Returns the ID value of this class.

This method can be used to check the current concrete instance type.

Since: Experimental API

Returns:: The class type ID of the Scene instance.

Public Members

Impl *pImpl

Public Static Functions

static std::unique_ptr<Scene> gen() noexcept

Creates a new Scene object.

Returns:: A new Scene object.

static uint32_t identifier() noexcept

See also

Scene::type()

Protected Functions

Scene(const Scene&) = delete

const Scene &operator=(const Scene&) = delete

Scene()

class Text : public tvg::Paint 

#include <thorvg.h>

A class to represent text objects in a graphical context, allowing for rendering and manipulation of unicode text.

Since: 0.15

Public Functions

~Text()

Result font(const char *name, float size, const char *style = nullptr) noexcept

Sets the font properties for the text.

This function allows you to define the font characteristics used for text rendering. It sets the font name, size and optionally the style.

Note

Experimental API

Parameters:

name – [in] The name of the font. This should correspond to a font available in the canvas.
size – [in] The size of the font in points. This determines how large the text will appear.
style – [in] The style of the font. It can be used to set the font to 'italic'. If not specified, the default style is used. Only 'italic' style is supported currently.

Return values:

Result::InsufficientCondition – when the specified name cannot be found.

Result text(const char *text) noexcept

Assigns the given unicode text to be rendered.

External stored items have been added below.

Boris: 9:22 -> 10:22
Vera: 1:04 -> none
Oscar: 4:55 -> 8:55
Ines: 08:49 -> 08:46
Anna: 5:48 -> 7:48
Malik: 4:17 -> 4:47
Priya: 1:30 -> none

This function sets the unicode string that will be displayed by the rendering system. The text is set according to the specified UTF encoding method, which defaults to UTF-8.

Note

Experimental API

Parameters:: text – [in] The multi-byte text encoded with utf8 string to be rendered.

Result fill(uint8_t r, uint8_t g, uint8_t b) noexcept

Sets the text color.

See also

Text::font()

Since: 0.15

Parameters:

r – [in] The red color channel value in the range [0 ~ 255]. The default value is 0.
g – [in] The green color channel value in the range [0 ~ 255]. The default value is 0.
b – [in] The blue color channel value in the range [0 ~ 255]. The default value is 0.

Result fill(std::unique_ptr<Fill> f) noexcept

Sets the gradient fill for all of the figures from the text.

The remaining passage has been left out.